Steve Mould you are a delight and I love your videos
"So, the first hand is the hour hand, the second hand is the minute hand and the third hand is the second hand." - Dave Allen.
so, ive been deaf in my left ear for as long as i can remember, not since birth, just since i was little, and it always fascinated me that people could locate the source of a noise almost as easily as hearing it
As a complete and utter nerd, I have to say I really enjoy your interesting and informative videos. Keep up the good (great) work dude! :)
Humans use the interaural level difference and the head related transfer function (hrtf) for localizing sounds as well. The pinna alone has a pretty amazing directional properties.
Thanks for the video 👍👍👍
you should do more of these!
Awesome video, Steve👍
I really love these episodes
"oh, it must just be my kid"
*schlorp*
That's a whole Tim Burton movie.
We’re all listening to him stretch out the words, “Most owls have asymmetrical ...,” while thinking, “pupils!”
I just found that really interesting video format
And now I'm mad I watched all of it at once...
6:20 I see how you did that length of video trick, took me a couple rewinds to see it but well done on not even smirking or anything. Just keeping totally nonchalant!

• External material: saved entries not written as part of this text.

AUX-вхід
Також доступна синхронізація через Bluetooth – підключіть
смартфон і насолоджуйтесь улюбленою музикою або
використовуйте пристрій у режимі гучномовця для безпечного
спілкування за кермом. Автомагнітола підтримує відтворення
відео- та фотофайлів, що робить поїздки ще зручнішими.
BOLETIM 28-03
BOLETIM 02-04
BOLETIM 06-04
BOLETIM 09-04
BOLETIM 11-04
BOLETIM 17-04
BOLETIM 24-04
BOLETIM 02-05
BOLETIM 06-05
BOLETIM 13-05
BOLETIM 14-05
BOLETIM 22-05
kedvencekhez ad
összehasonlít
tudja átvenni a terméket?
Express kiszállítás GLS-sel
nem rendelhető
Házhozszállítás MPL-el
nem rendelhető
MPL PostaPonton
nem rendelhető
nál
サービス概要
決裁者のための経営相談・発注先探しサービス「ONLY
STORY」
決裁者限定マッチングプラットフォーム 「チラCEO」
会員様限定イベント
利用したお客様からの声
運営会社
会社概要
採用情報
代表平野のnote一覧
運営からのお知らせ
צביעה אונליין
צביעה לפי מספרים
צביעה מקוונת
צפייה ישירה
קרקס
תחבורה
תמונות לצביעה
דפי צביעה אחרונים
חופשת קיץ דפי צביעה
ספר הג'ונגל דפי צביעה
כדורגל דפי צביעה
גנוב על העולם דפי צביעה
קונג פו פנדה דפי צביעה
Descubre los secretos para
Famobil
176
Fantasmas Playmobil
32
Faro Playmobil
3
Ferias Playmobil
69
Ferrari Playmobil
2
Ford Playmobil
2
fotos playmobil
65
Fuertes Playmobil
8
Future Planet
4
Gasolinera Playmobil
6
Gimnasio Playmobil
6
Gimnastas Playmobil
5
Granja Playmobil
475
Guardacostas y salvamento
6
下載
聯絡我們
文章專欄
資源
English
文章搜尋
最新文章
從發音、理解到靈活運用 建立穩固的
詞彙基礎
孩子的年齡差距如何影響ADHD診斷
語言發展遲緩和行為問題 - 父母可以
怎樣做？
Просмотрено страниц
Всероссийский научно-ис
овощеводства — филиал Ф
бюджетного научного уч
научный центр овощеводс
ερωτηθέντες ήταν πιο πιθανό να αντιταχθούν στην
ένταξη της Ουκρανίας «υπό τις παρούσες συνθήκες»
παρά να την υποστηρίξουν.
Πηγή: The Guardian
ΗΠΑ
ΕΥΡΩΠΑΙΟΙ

I was hoping to find more interesting things on your website, sadly I did not. I like these, not only are they interesting, they are also funny and easy to digest.
Saw you at maths fest 2020, your talk was great.

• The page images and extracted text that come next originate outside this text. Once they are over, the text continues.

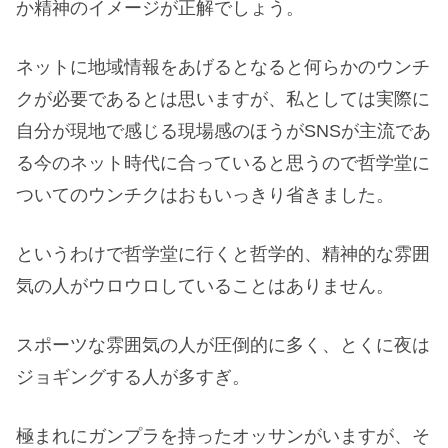
か精神のイメージが正解でしょう。
ネットに地域情報をあげるとなると何らかのウンチ
クが必要であるとは思いますが、私としては実際に
自分が現地で感じる現場感のほうがSNSが主流であ
る今のネット時代に合っていると思うので哲学堂に
ついてのウンチクはおもいっきり省きました。
というわけで哲学堂に行くと哲学的、精神的な雰囲
気の人がウロウロしていることはありません。
スポーツな雰囲気の人が圧倒的に多く、とくに夜は
ジョギングする人が多すぎ。
極まれにガンプラを持ったオッサンがいますが、そ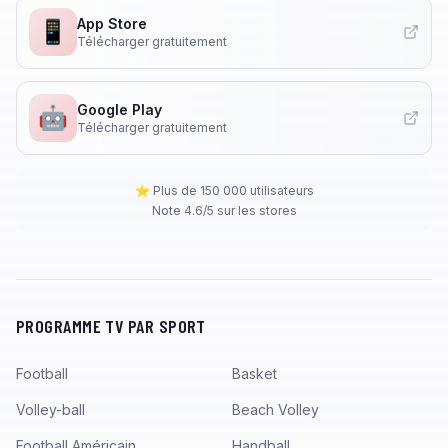
App Store
📱
Télécharger gratuitement
Google Play
🤖
Télécharger gratuitement
⭐ Plus de 150 000 utilisateurs
Note 4.6/5 sur les stores
PROGRAMME TV PAR SPORT
Football
Basket
Volley-ball
Beach Volley
Football Américain
Handball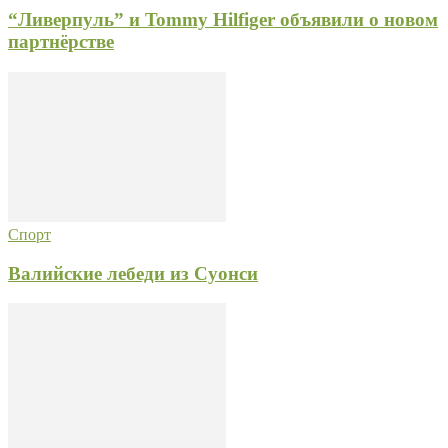
“Ливерпуль” и Tommy Hilfiger объявили о новом
партнёрстве
Спорт
Валийские лебеди из Суонси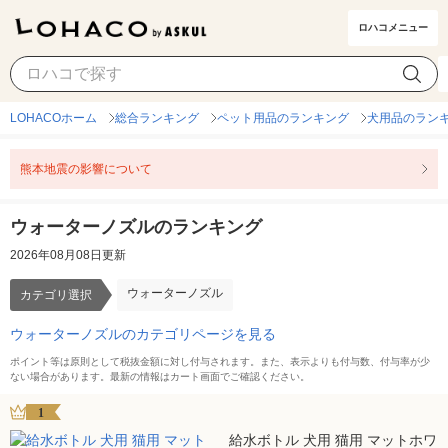
ロハコメニュー
ウォーターノズル
カテゴリ選択
LOHACOホーム
総合ランキング
ペット用品のランキング
犬用品のラン
熊本地震の影響について
ウォーターノズルのランキング
2026年08月08日更新
ウォーターノズル
カテゴリ選択
ウォーターノズルのカテゴリページを見る
ポイント等は原則として税抜金額に対し付与されます。また、表示よりも付与数、付与率が少
ない場合があります。最新の情報はカート画面でご確認ください。
1
給水ボトル 犬用 猫用 マットホワ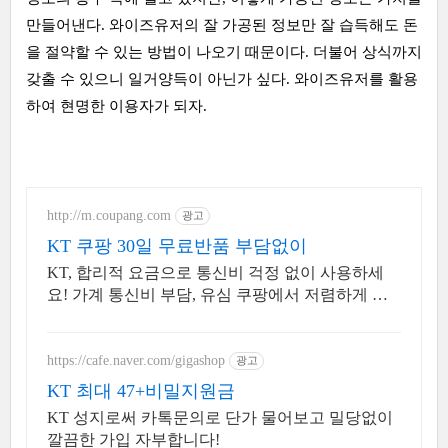
만들어낸다. 와이즈유저의 잘 가공된 정보만 잘 습득해도 돈
을 절약할 수 있는 방법이 나오기 때문이다. 더불어 상식까지
갖출 수 있으니 일거양득이 아닌가 싶다. 와이즈유저를 활용
하여 현명한 이용자가 되자.
http://m.coupang.com
광고
KT 쿠팡 30일 무료반품 부담없이
KT, 합리적 요금으로 통신비 걱정 없이 사용하세
요! 가계 통신비 부담, 유심 쿠팡에서 저렴하게 줄
여보세요.
https://cafe.naver.com/gigashop
광고
KT 최대 47+비밀지원금
KT 성지로써 카톡문의로 단가 물어보고 밀당없이
깔끔한 가입 자부합니다!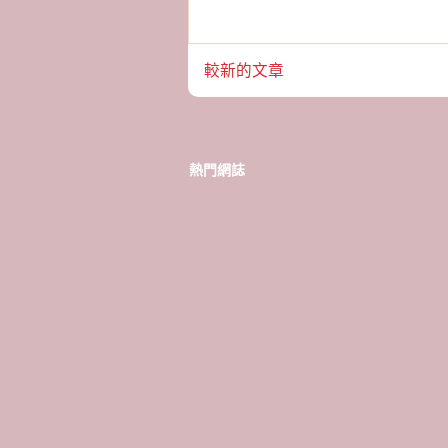
較新的文章
熱門網誌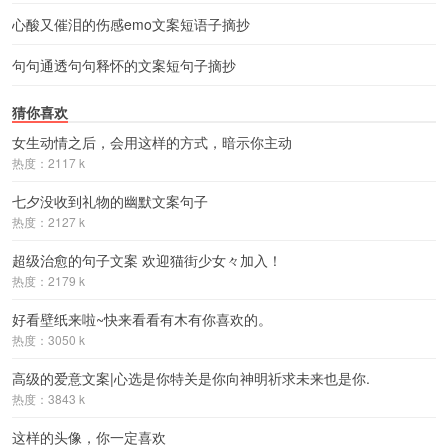
心酸又催泪的伤感emo文案短语子摘抄
句句通透句句释怀的文案短句子摘抄
猜你喜欢
女生动情之后，会用这样的方式，暗示你主动
热度：2117 k
七夕没收到礼物的幽默文案句子
热度：2127 k
超级治愈的句子文案 欢迎猫街少女々加入！
热度：2179 k
好看壁纸来啦~快来看看有木有你喜欢的。
热度：3050 k
高级的爱意文案|心选是你特关是你向神明祈求未来也是你.
热度：3843 k
这样的头像，你一定喜欢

Maybe the wings also act like an extended acoustic cup , like a dome mirror /concave skylight/lens for light focusing sound into a point!

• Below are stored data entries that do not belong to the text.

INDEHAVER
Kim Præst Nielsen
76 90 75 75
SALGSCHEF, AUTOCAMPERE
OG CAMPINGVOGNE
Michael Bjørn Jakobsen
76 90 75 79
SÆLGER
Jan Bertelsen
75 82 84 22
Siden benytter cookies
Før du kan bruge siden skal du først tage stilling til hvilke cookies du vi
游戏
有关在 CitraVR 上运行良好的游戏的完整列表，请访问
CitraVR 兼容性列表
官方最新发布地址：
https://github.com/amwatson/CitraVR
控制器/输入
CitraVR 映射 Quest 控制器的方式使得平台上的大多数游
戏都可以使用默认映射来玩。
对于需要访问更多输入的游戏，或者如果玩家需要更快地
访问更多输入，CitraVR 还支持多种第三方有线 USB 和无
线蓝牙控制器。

About sound source height direction: there is good smarter every day video about it. our specific shape of ear does figures out direction(height) of sound source. Because of shape sound enters in ear with different angles
Today I was astonished that read and read are about the same thing, but in context we (English speaking natives) know how to say them. I read a book yesterday. I am going to read. Remarkable.
For the second/minute part, it is also why they are represented with < ' > and < '' >, like in coordinates too, and that in math, < ' > is called "prime". Same for first derivative < f' > and second derivative < f'' >
10:04 **brit accent intensified**
That oddly made perfectly sense to me when you called minutes "firsts"
I also never noticed double meaning of the second. Your videos are fantastic to me. Sublime curiosity stream #1.
I hope you make more of these
The diamond ice reminds me of ice skates, which work similar. But in that case, it's the pressure from bodyweigth being concentrated on such a small surface.
thanks ! now i get the owl ear thing. and my head went, well, like duh! :) 🦉
and the ear sound mechanism evolved 3 different times so there are 3 different ways they work. must look that up :)
I really want a diamond ice cream scoop now. :O
0:49 It could be a great segue into how lasers work by focusing light power into a very tiny spot. There seems to be a lovely relationship between these incredible ways in which energy is focused/diffused.
I love 5 interesting things!
In Italian, the old fashioned way to express minutes is indeed "primi".
Still used in motor racing, sometimes, for some reason.
@SteveMould, having recently sat in a seminar on Immersive sound, it's a very interesting concept coming from the live events industry,
If reccomend it as a follow up to the time delay perception of sound and direction.
Hi Steve, I’d love any more interesting things you’re willing to share with us!
what a mind blow to leave us with before the sponsor... oh and by the way, if you look into an owls eat, you’ll see its eye.
Really? That’ll probably set off a few nightmares.